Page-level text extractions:
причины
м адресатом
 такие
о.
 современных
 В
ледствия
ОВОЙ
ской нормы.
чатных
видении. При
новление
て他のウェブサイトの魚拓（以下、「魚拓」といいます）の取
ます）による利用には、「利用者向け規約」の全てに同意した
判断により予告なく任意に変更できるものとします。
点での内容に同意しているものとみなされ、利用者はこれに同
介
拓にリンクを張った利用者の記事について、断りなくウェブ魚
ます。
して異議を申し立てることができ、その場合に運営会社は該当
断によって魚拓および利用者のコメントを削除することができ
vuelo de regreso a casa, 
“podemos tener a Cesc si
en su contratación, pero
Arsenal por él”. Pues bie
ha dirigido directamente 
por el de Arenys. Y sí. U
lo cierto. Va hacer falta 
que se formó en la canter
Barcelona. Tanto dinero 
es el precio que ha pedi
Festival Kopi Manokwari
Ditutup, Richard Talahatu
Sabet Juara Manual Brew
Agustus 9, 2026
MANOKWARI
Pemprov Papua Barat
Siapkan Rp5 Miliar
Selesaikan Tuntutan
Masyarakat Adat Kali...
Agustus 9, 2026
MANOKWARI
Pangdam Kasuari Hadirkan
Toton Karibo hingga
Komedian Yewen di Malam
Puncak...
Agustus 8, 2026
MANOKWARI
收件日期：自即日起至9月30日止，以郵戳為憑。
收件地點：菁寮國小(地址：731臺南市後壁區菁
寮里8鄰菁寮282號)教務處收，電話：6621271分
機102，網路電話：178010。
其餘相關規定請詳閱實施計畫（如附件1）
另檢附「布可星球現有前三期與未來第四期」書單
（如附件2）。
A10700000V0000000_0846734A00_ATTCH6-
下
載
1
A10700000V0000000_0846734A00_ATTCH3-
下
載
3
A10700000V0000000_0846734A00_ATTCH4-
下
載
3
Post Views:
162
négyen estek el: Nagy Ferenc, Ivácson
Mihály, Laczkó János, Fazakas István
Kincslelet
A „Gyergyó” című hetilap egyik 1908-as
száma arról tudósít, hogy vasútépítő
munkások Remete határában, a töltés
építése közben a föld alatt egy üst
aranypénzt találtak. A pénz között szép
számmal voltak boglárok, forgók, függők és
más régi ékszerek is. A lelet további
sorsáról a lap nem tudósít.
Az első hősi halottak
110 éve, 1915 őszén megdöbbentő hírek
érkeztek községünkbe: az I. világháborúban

### ASSIGNMENT
From the line that contains "Toton Karibo hingga" through the final line of the entries above, every line must be reproduced exactly and nothing more.

### SOLVED PROBLEM
Toton Karibo hingga
Komedian Yewen di Malam
Puncak...
Agustus 8, 2026
MANOKWARI
收件日期：自即日起至9月30日止，以郵戳為憑。
收件地點：菁寮國小(地址：731臺南市後壁區菁
寮里8鄰菁寮282號)教務處收，電話：6621271分
機102，網路電話：178010。
其餘相關規定請詳閱實施計畫（如附件1）
另檢附「布可星球現有前三期與未來第四期」書單
（如附件2）。
A10700000V0000000_0846734A00_ATTCH6-
下
載
1
A10700000V0000000_0846734A00_ATTCH3-
下
載
3
A10700000V0000000_0846734A00_ATTCH4-
下
載
3
Post Views:
162
négyen estek el: Nagy Ferenc, Ivácson
Mihály, Laczkó János, Fazakas István
Kincslelet
A „Gyergyó” című hetilap egyik 1908-as
száma arról tudósít, hogy vasútépítő
munkások Remete határában, a töltés
építése közben a föld alatt egy üst
aranypénzt találtak. A pénz között szép
számmal voltak boglárok, forgók, függők és
más régi ékszerek is. A lelet további
sorsáról a lap nem tudósít.
Az első hősi halottak
110 éve, 1915 őszén megdöbbentő hírek
érkeztek községünkbe: az I. világháborúban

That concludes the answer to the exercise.